Hudco shares close 21% up in stock market debut after IPO
Shares of Hudco made a stellar debut on the stock exchanges after its IPO was subscribed nearly 80 times last week
Shares of Housing and Urban Development Corp. Ltd (Hudco) made a stellar stock market debut on Friday, closing the day with a 20.8% gain at Rs72.50 apiece on BSE.
The stock opened at Rs73.45, a premium of 22.4% over the issue price of Rs60. During the day, it touched a high of Rs77.80 and a low of Rs70.55.
The benchmark BSE Sensex ended at 30,464.92 points, up 0.1% while the National Stock Exchange’s Nifty closed at 9,427.90 points, down 0.02%.
The state-owned company, which provides wholesale funding and loans for housing and urban infrastructure projects, has a market valuation of Rs1,479.43 crore.
The issue which was open during 8-11 May, was subscribed nearly 80 times, with the price band at Rs56-60 a share. The government aimed to sell 10.19% stake in the firm as part of its divestment plans.
The portion reserved for qualified institutional buyers was subscribed 55.45 times, while non-institutional investors saw a subscription of 330.36 times and the retail investors’ category was subscribed about 11 times.

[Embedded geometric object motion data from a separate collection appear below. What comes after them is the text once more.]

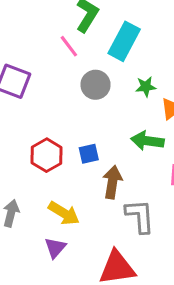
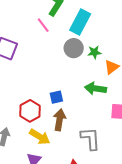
gray circle: (96, 85) -> (74, 48), moved
red hexagon: (47, 155) -> (30, 111), moved
brown arrow: (112, 182) -> (59, 120), moved

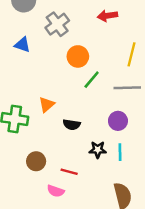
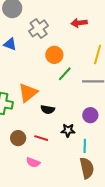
orange triangle: (47, 105) -> (28, 93), size x1.5
purple circle: (118, 121) -> (90, 115), moved
cyan line: (120, 152) -> (85, 146), moved
red line: (69, 172) -> (41, 138), moved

Out of its total loan portfolio of around Rs36,386 crore, 89.93% was extended to state governments and their agencies as of 31 December 2016.
Urban infrastructure projects relating to water supply, roads, transport and power account for 69% of Hudco’s loan book. The balance 31% goes to housing finance.
Hudco reported gross non-performing assets (NPAs) and net NPAs of 6.8% and 1.51%, respectively, in the first nine months of fiscal year 2017. The high NPA level was due to large defaults from some private companies to which it had previous exposure, while its NPAs from the government sector is only 0.75%, said Angel Broking in a note on 4 May.
According to Angel Broking, Hudco has already made substantial provisions for private sector NPAs and stopped lending to them from FY13, and hence, material change is not expected in NPAs in the near term. “Further, a provisioning coverage ratio of 72% lends enough comfort on the loan book,” it said.